Çünkü Tanrı sevdi! Bizler bugünün vaazı üzerinde düşünürken, paramızın, yiyeceğimizin, giyeceğimizin ve diğer varlıklarımızın, sadece birazını vermek için cesaret buluyoruz. Peki Tanrı, sevgisinden dolayı ne verdi? Tanrı’nın biricik Oğlu, sevgisinden dolayı, kendisini verdi.
Bunu neden yaptı? “Öyle ki, O’na iman edenlerin hiçbiri mahvolmasın, hepsi sonsuz yaşama kavuşsun” diye Oğlu’nu verdi. İsa, “O’nun yoksulluğuyla siz zengin olasınız diye, zengin olduğu halde sizin uğrunuza yoksul oldu.”
İsa ne kadar lütufkardı? İsa ne kadar cömertti? Sonsuz! Ve bunların hepsi sadece bizim için yapıldı. O zaman sahip olduğumuz her şeyden Tanrı için harcamak, bizim için hala çok mu? Hayatımızı O’na adamak, çok mu?

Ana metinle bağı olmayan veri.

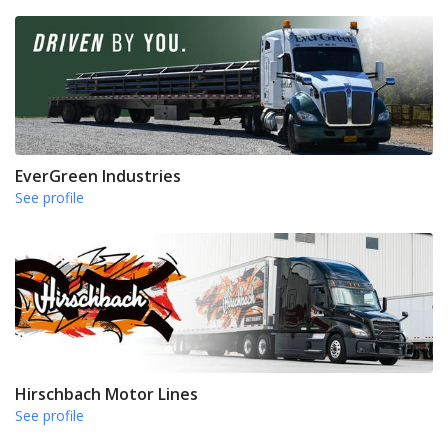
EverGreen Industries
See profile
Hirschbach Motor Lines
See profile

Tanrı, sevgisi için Oğlu’nu verdi. Oğul, sevgisi için hayatını verdi. İsa’nın elçileri, O’nun için canlarını verdiler. Hal böyleyken bizler de, hayatlarımızı bizi seven Tanrı’mızın ellerine bırakalım. Onun bize verdiği bütün bol bereketlerden, ihtiyacı olanlara gerektiğinde vermekten sakınmayalım.
Sadece finansal varlıklarımız için değil, sahip olduğumuz her şey için bu şekilde düşünebiliriz. Çünkü vermek parasal değerlerle ilgili bir konu değil, yüreğimizle ilgili bir konudur.
Tanrı’yı tüm kalbimizle seviyor ve komşumuzu da kendimiz gibi seviyorsak, ve bunda samimiysek, hala yaşıyorken cömert olarak bunu kanıtlama fırsatımız vardır.
Tanrı bu konuda her birimize dokunsun ve kilisesini bereketlesin.
Dünyaya gelmeden önce yücelik içindeydi, dünyada o yüceliği bıraktı ve çarmıhta öldü. Ama meleklerle birlikte tekrar gelecek. O gün bizden hoşnut olsun.